# To rack or not to rack, that is the question



## roksmith (Mar 1, 2006)

Hi all,
I was debating on if it would be worth my while to build dedicated rib racks for my portable unit.
I was planning on building 4 sets of racks to fit in the upright chamber thinking that if I did that, I could probably triple the amount of ribs I could cook at once.
I have, however, heard some who thing cooking ribs on their sides is not the way to go.
Anybody have any experience using rib racks and have a strong opinion one way or the other?

Thanks
Rock


----------



## scott in kc (Mar 2, 2006)

rok, I've cooked lots of ribs in racks and they do just fine.

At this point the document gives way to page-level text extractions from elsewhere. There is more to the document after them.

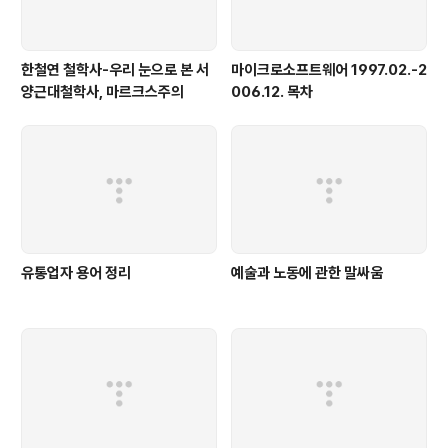
한철연 철학사-우리 눈으로 본 서
마이크로소프트웨어 1997.02.-2
양근대철학사, 마르크스주의
006.12. 목차
유통업자 용어 정리
예술과 노동에 관한 말싸움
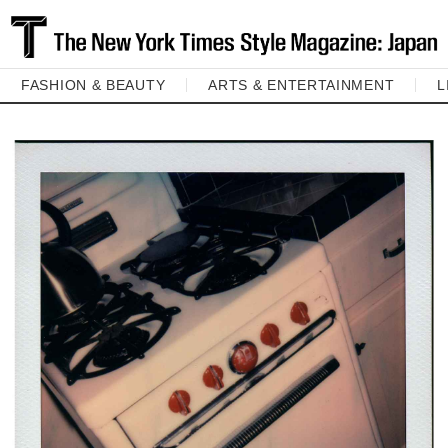
FASHION & BEAUTY
ARTS & ENTERTAINMENT
L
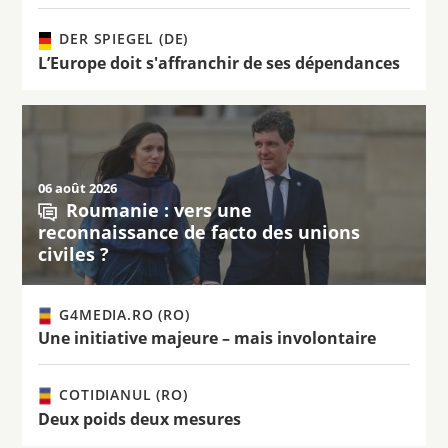
DER SPIEGEL (DE)
L’Europe doit s'affranchir de ses dépendances
06 août 2026
Roumanie : vers une
reconnaissance de facto des unions
civiles ?
G4MEDIA.RO (RO)
Une initiative majeure – mais involontaire
COTIDIANUL (RO)
Deux poids deux mesures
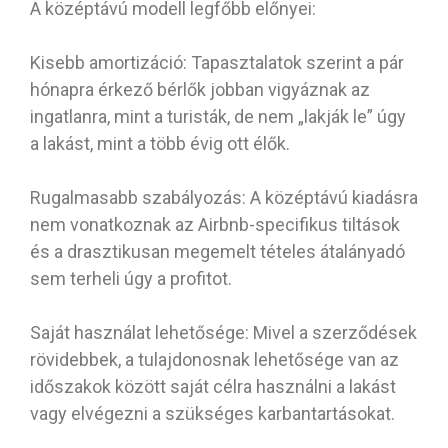
A középtávú modell legfőbb előnyei:
Kisebb amortizáció: Tapasztalatok szerint a pár
hónapra érkező bérlők jobban vigyáznak az
ingatlanra, mint a turisták, de nem „lakják le” úgy
a lakást, mint a több évig ott élők.
Rugalmasabb szabályozás: A középtávú kiadásra
nem vonatkoznak az Airbnb-specifikus tiltások
és a drasztikusan megemelt tételes átalányadó
sem terheli úgy a profitot.
Saját használat lehetősége: Mivel a szerződések
rövidebbek, a tulajdonosnak lehetősége van az
időszakok között saját célra használni a lakást
vagy elvégezni a szükséges karbantartásokat.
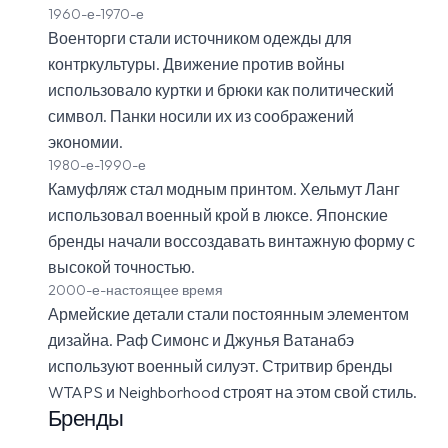
1960-е-1970-е
Военторги стали источником одежды для
контркультуры. Движение против войны
использовало куртки и брюки как политический
символ. Панки носили их из соображений
экономии.
1980-е-1990-е
Камуфляж стал модным принтом. Хельмут Ланг
использовал военный крой в люксе. Японские
бренды начали воссоздавать винтажную форму с
высокой точностью.
2000-е-настоящее время
Армейские детали стали постоянным элементом
дизайна. Раф Симонс и Джунья Ватанабэ
используют военный силуэт. Стритвир бренды
WTAPS и Neighborhood строят на этом свой стиль.
Бренды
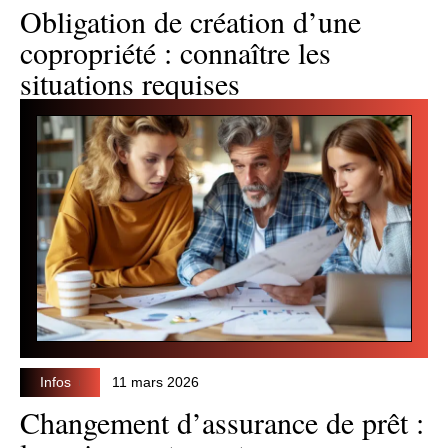
Obligation de création d’une
copropriété : connaître les
situations requises
Infos
11 mars 2026
Changement d’assurance de prêt :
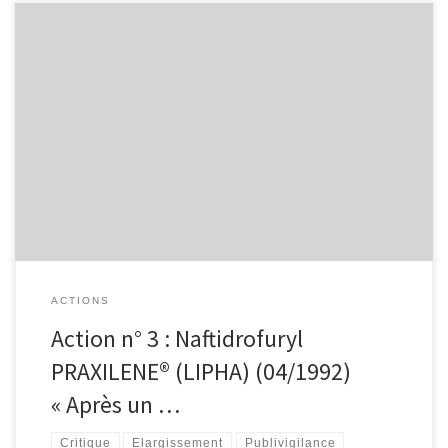
Action n° 3 : Naftidrofuryl PRAXILENE® (LIPHA) (04/1992) « Après un
AVC, 93% retrouvent leur mobilité » ; « Diminue de moitié la durée
d’hospitalisation après AVC ».
ACTIONS
Action n° 3 : Naftidrofuryl
PRAXILENE® (LIPHA) (04/1992)
« Après un …
Critique
Elargissement
Publivigilance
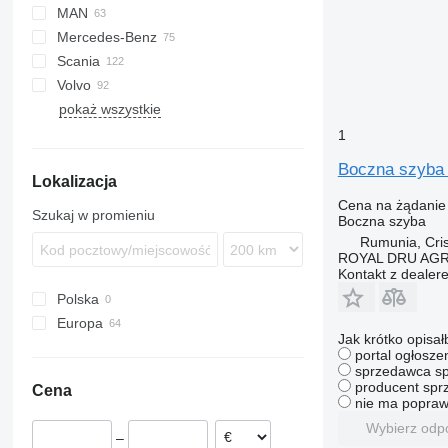
MAN
LF
Transit
Daily
3CX
LTM
CF 75
Mercedes-Benz
XF
EuroCargo
F90
CF 410
CF 75 250
Scania
EuroStar
L2000
A-Class
Canter
Atleon
Magnum
XF 95
CF 75 360
Volvo
Eurotech
TGA
Actros
Cabstar
Master
LB
Golf
XF 105
pokaż wszystkie
Stralis
TGL
Antos
Midliner
R-series
Transporter
FH
XF 480
Trakker
TGM
Arocs
Midlum
FL
1
TGS
Atego
Premium
FM
Boczna szyba 
Lokalizacja
TGX
Axor
FMX
Cena na żądanie
LK
N-series
Szukaj w promieniu
Boczna szyba
MB
Rumunia, Cris
Sprinter
ROYAL DRU AGR
Kontakt z dealer
Vito
Polska
Europa
Jak krótko opisał
Rumunia
portal ogłosze
sprzedawca sp
Holandia
producent sprz
Cena
Hiszpania
nie ma popraw
Portugalia
Wybierz odp
–
Estonia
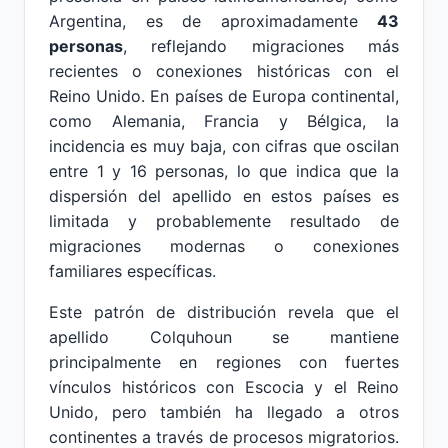
Argentina, es de aproximadamente
43
personas
, reflejando migraciones más
recientes o conexiones históricas con el
Reino Unido. En países de Europa continental,
como Alemania, Francia y Bélgica, la
incidencia es muy baja, con cifras que oscilan
entre 1 y 16 personas, lo que indica que la
dispersión del apellido en estos países es
limitada y probablemente resultado de
migraciones modernas o conexiones
familiares específicas.
Este patrón de distribución revela que el
apellido Colquhoun se mantiene
principalmente en regiones con fuertes
vínculos históricos con Escocia y el Reino
Unido, pero también ha llegado a otros
continentes a través de procesos migratorios.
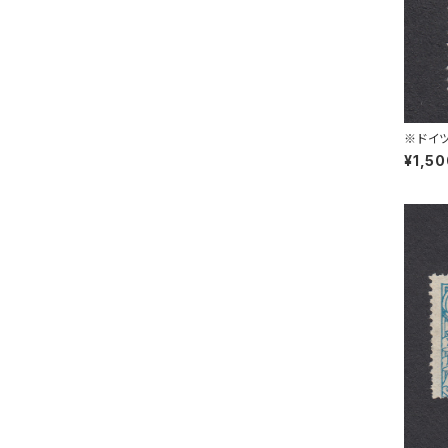
※ドイツ
L 30.1
¥1,5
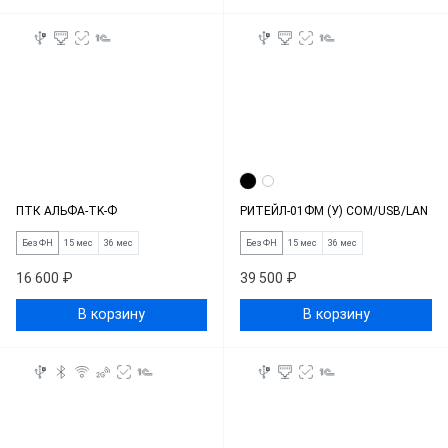
ПТК АЛЬФА-TK-Ф
РИТЕЙЛ-01ФМ (У) COM/USB/LAN
Без ФН
15 мес
36 мес
Без ФН
15 мес
36 мес
16 600 ₽
39 500 ₽
В корзину
В корзину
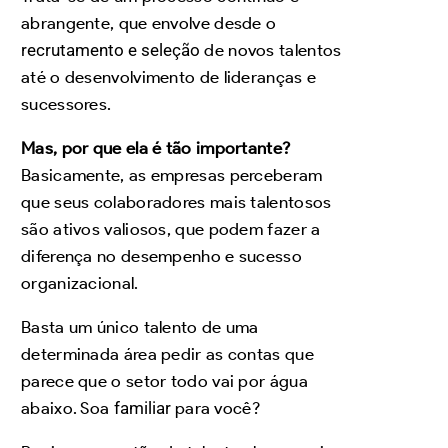
abrangente, que envolve desde o
recrutamento e seleção
de novos talentos
até o desenvolvimento de lideranças e
sucessores.
Mas, por que ela é tão importante?
Basicamente, as empresas perceberam
que seus colaboradores mais talentosos
são ativos valiosos, que podem fazer a
diferença no desempenho e sucesso
organizacional.
Basta um único talento de uma
determinada área pedir as contas que
parece que o setor todo vai por água
abaixo. Soa
familiar
para você?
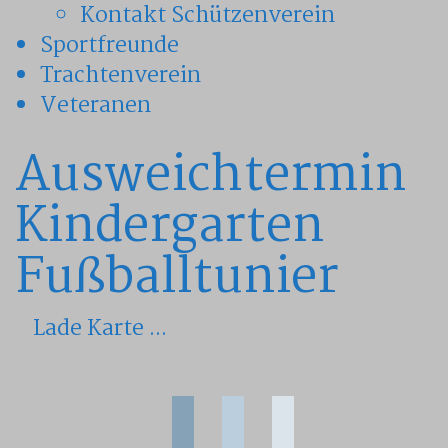
Kontakt Schützenverein
Sportfreunde
Trachtenverein
Veteranen
Ausweichtermin
Kindergarten
Fußballtunier
Lade Karte ...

You can't lay on a heavy mop and saucing is more difficult when they're in a rack, but when cooking in large quantities (catering I assume), spraying and serving sauce on the side should be fine. 
The only time I would consider ribs in racks to be sub-standard would be for contest cooking, and there's no need to cook in quantity for a contest.

I have a rack for my Fast Eddy that holds 10 racks, I use it for family gatherings and parties at work and it works great. 

Make sure you leave wide enough spacing so you can get the ribs out without damaging them, this is the only problem I've ever had with aftermarket rib racks and don't have that problem at all with the Cookshack rack.


----------



## roksmith (Mar 2, 2006)

I don't generally sauce till the very last minute if at all, so that's not a concern.
..I'll make sure I leave a little more space than I think I'll need.
This one gatorpit sells is what I was planning on basing my design upon.
It's a fairly simple design, but I like the fact they built them to fit in as just another sliding grate.
Here's the URL to the gatorpit rack
http://www.gatorpit.net/Gator_Pit_Rib_Rack_Holder_4.jpg


----------



## buzzard (Apr 1, 2006)

my 2 cents probably aint worth much but i say if you have the means to build it then do it.  even if you dont like it, it may impress someone :lol:


----------



## roksmith (Apr 3, 2006)

I like the way you think Buzz...I'll start working on it this weekend


----------



## Dutch (Apr 3, 2006)

Rack 'em if you got 'em.

Racks are great if you need to feed a bunch of folks.


----------



## buzzard (Sep 3, 2006)

so what happend?  did you build them?  have you used them? Really now whats going on, you get this started then you leave us hanging!!!!!!!!!  the humanity!!!!!!! 

WE NEED PICS DAG NAB IT!!!!!!!!!!


----------